2.3 Notification of Violation
2.4 AdaptiveMail Disclaimer
We may, but are under no obligation to, monitor or content provided by users. We are not responsible for the accuracy, completeness, appropriateness or legality of any customer content or data that is stored in either the customer’s enterprise cloud or provided by the customer to the AdaptiveMail cloud.
3.0 RESPONSIBILITIES AND RESTRICTIONS
3.1 Intellectual Property
The Website in its entirety and the AdaptiveMail Platform Content is owned by AdaptiveMail and is protected by United States and international laws regarding copyrights, patents, trademarks, trade secrets and other intellectual property or proprietary rights. You are permitted to use the Website and platform only for legitimate business purposes as agreed upon in these terms and/or the Customer Agreement.
3.2 Provision of Services
AdaptiveMail will provide to Customer the Services pursuant to the relevant Customer Agreement during the applicable Term. Services will be provided pursuant to this Agreement and the specifications set forth in the applicable Customer Agreement, and substantially in accordance with the specifications set forth in the SLA.

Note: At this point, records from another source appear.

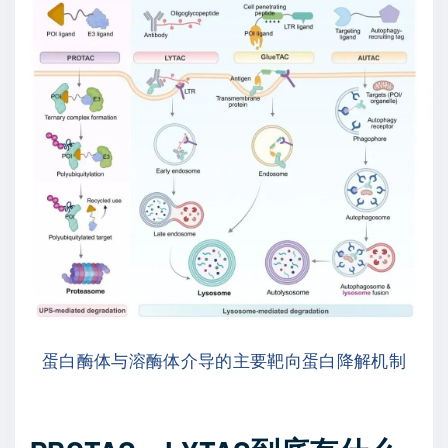
蛋白酶体与溶酶体介导的主要靶向蛋白降解机制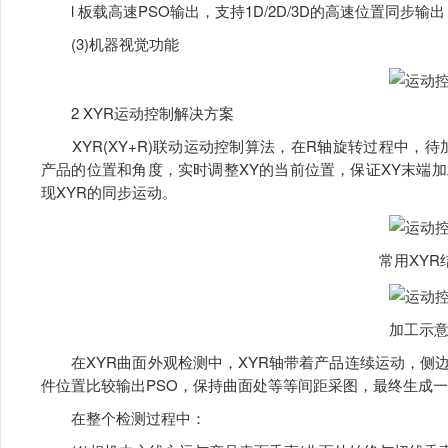
l 板载高速PSO输出，支持1D/2D/3D的高速位置同步
(3)机器视觉功能
2 XYR运动控制解决方案
XYR(XY+R)联动运动控制算法，在R轴旋转过程中，
产品的位置和角度，实时调整XY的当前位置，保证XY末端
现XYR的同步运动。
常用XYR
加工示
在XYR曲面外观检测中，XYR轴带着产品连续运动，侧
件位置比较输出PSO，保持曲面处等等间距采图，最终生成
在整个检测过程中：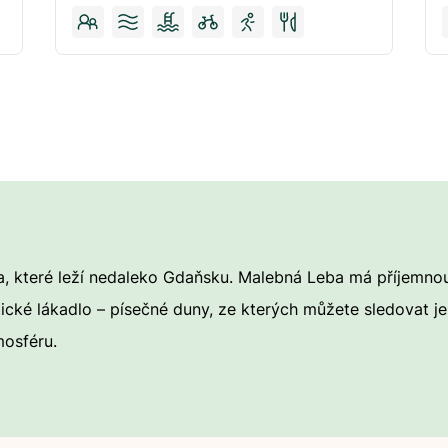
a, které leží nedaleko Gdaňsku. Malebná Leba má příjemnou
ické lákadlo – písečné duny, ze kterých můžete sledovat je
mosféru.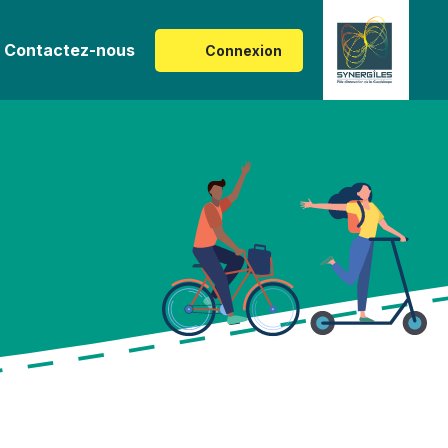
Contactez-nous
Connexion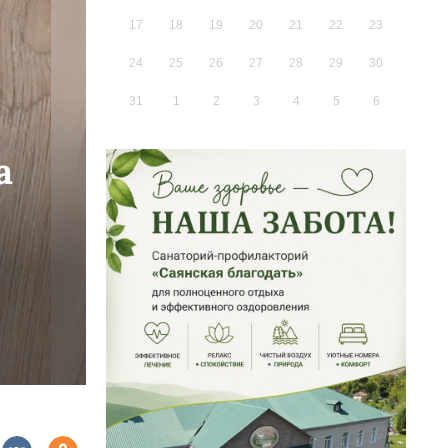
17
18
19
20
21
22
23
24
25
26
27
28
29
30
31
1
2
3
4
5
6
а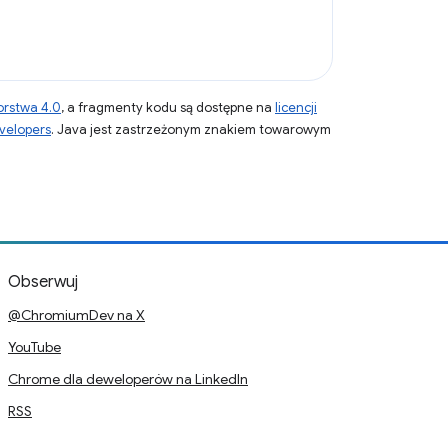
orstwa 4.0
, a fragmenty kodu są dostępne na
licencji
velopers
. Java jest zastrzeżonym znakiem towarowym
Obserwuj
@ChromiumDev na X
YouTube
Chrome dla deweloperów na LinkedIn
RSS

3.3 Customer Responsibilities
Customer is responsible for all activity that occurs under Customer’s accounts by or on behalf of Customer. Customer agrees to(a) be solely responsible for all User activity, which must be in accordance with this Agreement and the Documentation, (b) be solely responsible for Customer Data (other than with respect to the AdaptiveMail obligations set forth in the Agreement) (c) obtain and maintain during the Term all necessary consents, agreements and approvals from individuals or any other third parties for all actual or intended uses of information, data or other content Customer will use in connection with the Services, (d) use commercially reasonable efforts to prevent unauthorized access to, or use of, the Services and notify AdaptiveMail promptly of any known unauthorized access or use, and (e) use the Services only in accordance with applicable laws and regulations.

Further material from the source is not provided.